Four presets: `recommended` (default), `strict`, `security`, `pre-workflow`.

## Future Plans

The [`future-plans/`](future-plans/) directory contains planned improvements, each in its own subfolder. Each doc explores a problem, presents approaches with trade-offs, and describes how to build it.

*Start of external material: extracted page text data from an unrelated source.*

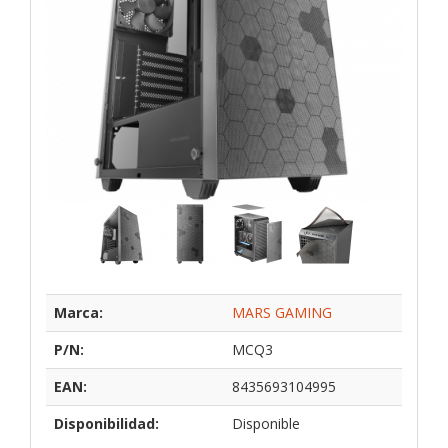
Marca:
MARS GAMING
P/N:
MCQ3
EAN:
8435693104995
Disponibilidad:
Disponible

Every plan doc has a **Status** at the top:

| Status | Meaning |
|--------|---------|
| `future` | Idea documented, not yet planned for implementation |
| `in design` | Actively being designed, approaches being evaluated |
| `in progress` | Implementation underway |
| `built` | Implemented and merged |

| Plan | What it addresses |
|------|-------------------|
| [adjusting-to-dynamic-workflows](future-plans/adjusting-to-dynamic-workflows/) | Adapting to Claude Code's dynamic workflows (pre-flight checks, workflow evaluation, quality gates) |
| [test-coverage](future-plans/test-coverage/) | Expanding tests to cover all rules with edge cases |
| [runner-abstraction](future-plans/runner-abstraction/) | Evaluating setups for other agent tools (Cursor, Copilot, Windsurf) |
| [impact-dimension](future-plans/impact-dimension/) | Measuring whether a setup actually helps the agent (A/B testing) |
| [scoring-calibration](future-plans/scoring-calibration/) | Validating review accuracy against human judgment |
| [sarif-output](future-plans/sarif-output/) | SARIF output format for GitHub code scanning (inline PR annotations, Security tab alerts) |
| [security-benchmarks](future-plans/security-benchmarks/) | Benchmarking security rules against known-malicious and benign setups (TPR/FPR measurement) |
| [setup-recommend](future-plans/setup-recommend/) | Recommending missing components based on project stack profiling |

## Contributing

See [`how-to-contribute.md`](how-to-contribute.md) for guidelines on adding rules, future plans, and submitting PRs.

## Changelog

See [`CHANGELOG.md`](CHANGELOG.md) for release history and notable changes.